DATASET EXTRACT
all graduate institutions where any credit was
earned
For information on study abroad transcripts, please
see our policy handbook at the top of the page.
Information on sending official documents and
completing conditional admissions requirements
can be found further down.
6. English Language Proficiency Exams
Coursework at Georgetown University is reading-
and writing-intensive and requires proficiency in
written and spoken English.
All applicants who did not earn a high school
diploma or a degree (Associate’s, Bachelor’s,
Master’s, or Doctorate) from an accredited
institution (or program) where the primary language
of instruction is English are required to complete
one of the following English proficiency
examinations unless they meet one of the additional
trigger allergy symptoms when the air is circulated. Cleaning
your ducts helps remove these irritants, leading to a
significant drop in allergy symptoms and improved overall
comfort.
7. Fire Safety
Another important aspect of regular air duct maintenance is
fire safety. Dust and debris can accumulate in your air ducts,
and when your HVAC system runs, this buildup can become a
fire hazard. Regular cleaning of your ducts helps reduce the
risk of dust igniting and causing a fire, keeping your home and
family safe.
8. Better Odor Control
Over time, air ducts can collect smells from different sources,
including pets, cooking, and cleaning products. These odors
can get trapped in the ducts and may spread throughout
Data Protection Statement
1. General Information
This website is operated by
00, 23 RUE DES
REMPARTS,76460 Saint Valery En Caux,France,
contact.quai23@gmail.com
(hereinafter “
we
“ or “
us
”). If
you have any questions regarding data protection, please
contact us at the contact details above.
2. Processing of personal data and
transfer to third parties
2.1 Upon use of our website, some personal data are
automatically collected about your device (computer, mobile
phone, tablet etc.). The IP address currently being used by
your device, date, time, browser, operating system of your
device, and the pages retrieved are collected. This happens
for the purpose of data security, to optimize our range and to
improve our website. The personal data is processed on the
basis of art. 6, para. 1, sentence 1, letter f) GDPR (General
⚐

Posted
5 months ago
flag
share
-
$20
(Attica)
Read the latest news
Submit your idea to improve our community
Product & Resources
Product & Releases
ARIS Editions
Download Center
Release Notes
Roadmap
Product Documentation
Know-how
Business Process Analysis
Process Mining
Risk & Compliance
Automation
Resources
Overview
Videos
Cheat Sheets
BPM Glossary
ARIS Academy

EXERCISE DIRECTIONS
Go through the listing above and copy each line where the string "website" appears.

TASK OUTPUT
This website is operated by
2.1 Upon use of our website, some personal data are
improve our website. The personal data is processed on the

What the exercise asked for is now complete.